Lahr points out that public health concerns only came to the fore in recent years in cities like Flint, Michigan; Washington, D.C.; Toledo, Ohio; and Charleston, West Virginia, after people consumed contaminated tap water. These experiences demonstrate the need for improved water-quality monitoring techniques, she says.

Lahr has been studying the coffee-ring effect since working on her Ph.D. thesis, originally using it to concentrate toxins in water for subsequent spectroscopic analysis. Now, she is applying it in her lab at Michigan State University to help the public learn more about the liquid coming from their taps. It turns out that the unique pattern left by a sample of water provides information on the content and properties of the water — dissolved solids, hardness, alkalinity and metal ions, for example. Determining each of these items in a sample traditionally required a different analytical method. The costs of those individual tests mount up.

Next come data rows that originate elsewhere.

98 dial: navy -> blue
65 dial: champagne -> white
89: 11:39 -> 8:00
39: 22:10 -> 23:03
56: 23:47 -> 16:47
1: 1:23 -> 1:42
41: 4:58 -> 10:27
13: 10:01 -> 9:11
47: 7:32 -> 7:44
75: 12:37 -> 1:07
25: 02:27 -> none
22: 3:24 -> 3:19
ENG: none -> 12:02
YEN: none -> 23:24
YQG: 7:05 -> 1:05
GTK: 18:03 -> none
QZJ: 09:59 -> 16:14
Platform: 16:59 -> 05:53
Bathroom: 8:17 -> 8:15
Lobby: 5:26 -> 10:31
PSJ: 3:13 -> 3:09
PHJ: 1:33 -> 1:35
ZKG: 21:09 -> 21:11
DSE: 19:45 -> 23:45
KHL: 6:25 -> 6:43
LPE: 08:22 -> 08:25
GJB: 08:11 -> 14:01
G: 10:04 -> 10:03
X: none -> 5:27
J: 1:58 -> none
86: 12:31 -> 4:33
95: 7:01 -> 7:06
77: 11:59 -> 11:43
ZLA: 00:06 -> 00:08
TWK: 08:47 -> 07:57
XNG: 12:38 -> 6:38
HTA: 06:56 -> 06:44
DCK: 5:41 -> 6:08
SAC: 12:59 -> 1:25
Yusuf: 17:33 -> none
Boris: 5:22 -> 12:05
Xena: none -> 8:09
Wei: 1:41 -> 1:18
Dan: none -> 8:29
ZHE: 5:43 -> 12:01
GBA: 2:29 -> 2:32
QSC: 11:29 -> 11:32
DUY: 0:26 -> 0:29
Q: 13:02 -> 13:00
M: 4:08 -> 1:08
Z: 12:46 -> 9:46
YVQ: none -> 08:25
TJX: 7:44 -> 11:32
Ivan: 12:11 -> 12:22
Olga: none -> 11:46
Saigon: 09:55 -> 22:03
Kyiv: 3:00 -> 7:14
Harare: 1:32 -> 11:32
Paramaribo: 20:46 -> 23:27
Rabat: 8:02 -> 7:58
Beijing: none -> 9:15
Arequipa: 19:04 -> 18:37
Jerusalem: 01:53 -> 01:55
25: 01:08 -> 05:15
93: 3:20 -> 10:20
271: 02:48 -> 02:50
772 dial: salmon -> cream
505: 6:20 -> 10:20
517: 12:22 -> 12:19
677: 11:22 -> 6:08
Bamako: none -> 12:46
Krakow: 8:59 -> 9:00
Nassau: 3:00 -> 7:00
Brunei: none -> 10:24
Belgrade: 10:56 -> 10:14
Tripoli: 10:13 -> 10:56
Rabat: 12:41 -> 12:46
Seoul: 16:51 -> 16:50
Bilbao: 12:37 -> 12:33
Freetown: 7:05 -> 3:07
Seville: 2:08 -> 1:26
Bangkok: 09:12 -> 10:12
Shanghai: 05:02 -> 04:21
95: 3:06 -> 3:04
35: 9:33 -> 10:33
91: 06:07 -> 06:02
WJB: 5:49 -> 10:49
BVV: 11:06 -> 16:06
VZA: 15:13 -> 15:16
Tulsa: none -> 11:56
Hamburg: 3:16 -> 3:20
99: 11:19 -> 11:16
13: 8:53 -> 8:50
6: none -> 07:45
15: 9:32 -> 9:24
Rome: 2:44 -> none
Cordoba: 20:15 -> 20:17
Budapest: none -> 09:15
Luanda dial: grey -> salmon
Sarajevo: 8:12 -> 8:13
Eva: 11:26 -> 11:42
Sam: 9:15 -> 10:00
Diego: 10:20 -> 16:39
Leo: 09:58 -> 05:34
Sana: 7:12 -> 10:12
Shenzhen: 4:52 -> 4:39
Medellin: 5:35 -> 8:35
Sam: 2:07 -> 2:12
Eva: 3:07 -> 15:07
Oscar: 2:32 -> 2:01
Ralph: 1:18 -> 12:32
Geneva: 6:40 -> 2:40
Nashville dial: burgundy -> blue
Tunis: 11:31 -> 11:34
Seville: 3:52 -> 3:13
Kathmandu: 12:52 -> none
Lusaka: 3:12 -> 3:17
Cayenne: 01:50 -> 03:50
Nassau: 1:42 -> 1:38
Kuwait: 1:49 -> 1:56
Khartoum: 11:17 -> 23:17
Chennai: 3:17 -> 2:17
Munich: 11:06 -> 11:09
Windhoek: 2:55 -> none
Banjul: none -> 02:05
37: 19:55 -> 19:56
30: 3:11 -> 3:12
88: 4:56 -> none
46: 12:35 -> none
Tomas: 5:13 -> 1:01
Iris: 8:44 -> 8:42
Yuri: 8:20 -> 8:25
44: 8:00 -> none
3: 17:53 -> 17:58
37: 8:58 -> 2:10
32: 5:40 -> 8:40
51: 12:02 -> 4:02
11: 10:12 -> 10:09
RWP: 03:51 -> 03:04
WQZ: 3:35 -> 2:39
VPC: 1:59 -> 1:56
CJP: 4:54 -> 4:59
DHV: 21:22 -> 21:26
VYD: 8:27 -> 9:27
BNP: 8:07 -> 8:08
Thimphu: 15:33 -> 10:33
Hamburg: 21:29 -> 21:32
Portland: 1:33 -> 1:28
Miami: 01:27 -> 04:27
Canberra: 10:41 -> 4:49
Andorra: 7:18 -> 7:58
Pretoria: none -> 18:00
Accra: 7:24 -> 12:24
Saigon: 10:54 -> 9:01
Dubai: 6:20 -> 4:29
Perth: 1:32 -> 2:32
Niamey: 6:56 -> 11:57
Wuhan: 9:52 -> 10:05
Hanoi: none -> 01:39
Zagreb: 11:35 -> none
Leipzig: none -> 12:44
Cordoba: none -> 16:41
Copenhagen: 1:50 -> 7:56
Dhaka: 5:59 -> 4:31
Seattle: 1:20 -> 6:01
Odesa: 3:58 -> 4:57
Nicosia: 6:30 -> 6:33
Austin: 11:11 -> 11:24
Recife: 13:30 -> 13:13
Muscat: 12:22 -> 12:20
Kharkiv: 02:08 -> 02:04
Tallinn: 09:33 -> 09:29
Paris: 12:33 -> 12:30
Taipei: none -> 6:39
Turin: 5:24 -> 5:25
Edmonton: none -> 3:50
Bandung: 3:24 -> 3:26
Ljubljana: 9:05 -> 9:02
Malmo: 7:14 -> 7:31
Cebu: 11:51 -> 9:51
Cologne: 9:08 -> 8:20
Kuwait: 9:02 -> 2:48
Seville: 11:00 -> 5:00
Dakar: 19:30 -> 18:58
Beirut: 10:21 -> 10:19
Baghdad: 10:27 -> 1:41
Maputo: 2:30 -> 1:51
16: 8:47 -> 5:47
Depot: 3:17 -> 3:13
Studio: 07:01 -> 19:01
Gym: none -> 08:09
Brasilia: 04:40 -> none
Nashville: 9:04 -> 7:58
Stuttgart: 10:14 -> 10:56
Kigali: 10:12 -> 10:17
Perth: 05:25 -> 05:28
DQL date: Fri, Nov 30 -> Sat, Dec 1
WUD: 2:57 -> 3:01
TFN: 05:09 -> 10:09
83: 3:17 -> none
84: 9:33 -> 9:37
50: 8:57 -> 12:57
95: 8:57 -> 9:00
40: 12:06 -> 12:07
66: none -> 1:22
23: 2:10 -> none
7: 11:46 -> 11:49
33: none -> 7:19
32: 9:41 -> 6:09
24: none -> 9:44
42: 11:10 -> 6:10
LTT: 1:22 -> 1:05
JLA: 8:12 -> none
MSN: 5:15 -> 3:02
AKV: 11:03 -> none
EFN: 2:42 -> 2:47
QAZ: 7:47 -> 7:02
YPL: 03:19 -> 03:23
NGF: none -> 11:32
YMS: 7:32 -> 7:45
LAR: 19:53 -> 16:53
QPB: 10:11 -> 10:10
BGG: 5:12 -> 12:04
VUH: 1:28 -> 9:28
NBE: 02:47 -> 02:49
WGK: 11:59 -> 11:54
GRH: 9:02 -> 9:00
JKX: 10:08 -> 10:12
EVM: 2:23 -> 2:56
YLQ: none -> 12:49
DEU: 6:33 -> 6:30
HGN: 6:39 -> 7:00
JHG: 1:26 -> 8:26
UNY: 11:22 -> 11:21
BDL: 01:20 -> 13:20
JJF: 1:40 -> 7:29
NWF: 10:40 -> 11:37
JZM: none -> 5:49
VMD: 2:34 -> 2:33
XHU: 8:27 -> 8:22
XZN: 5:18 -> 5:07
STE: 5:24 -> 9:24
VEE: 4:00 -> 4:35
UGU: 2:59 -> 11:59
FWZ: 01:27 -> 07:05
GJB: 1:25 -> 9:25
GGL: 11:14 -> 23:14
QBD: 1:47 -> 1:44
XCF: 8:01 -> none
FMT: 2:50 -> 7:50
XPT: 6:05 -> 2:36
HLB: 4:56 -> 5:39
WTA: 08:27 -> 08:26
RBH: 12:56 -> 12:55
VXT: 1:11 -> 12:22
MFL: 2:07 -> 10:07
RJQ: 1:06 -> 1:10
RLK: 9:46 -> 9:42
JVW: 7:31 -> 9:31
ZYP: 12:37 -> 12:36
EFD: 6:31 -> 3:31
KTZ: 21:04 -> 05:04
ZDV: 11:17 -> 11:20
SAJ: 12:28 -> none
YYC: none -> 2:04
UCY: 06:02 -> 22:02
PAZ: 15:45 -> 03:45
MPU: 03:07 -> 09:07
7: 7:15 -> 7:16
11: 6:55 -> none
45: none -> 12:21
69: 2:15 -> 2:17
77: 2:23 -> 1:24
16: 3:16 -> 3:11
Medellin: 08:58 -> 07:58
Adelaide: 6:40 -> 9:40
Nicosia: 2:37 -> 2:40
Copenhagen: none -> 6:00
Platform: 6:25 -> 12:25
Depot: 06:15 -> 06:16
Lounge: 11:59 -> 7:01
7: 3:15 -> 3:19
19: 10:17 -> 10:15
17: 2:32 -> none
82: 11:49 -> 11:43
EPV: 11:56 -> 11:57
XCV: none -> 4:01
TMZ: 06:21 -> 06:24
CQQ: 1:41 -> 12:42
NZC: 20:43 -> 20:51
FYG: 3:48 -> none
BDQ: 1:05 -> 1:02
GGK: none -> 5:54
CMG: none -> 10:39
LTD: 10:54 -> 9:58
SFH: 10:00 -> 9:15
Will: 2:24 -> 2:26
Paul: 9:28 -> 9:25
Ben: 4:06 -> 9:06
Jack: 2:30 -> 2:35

To conduct the coffee-ring analysis, Lahr, graduate student Xiaoyan Li, and undergraduates Selett Allen and Alyssa Sanderson dried droplets of various tap water samples on low-cost aluminum substrates. Then, they photographed the resulting coffee-ring effect with a cell phone through an inexpensive jeweler’s loupe. After many experiments, they obtained reproducible residue patterns for tap waters from communities across southern Michigan. They also created synthetic tap water solutions to mimic community tap waters with varied amounts of hardness, alkalinity, sodium, chloride, sulfate, total dissolved solids, iron and copper.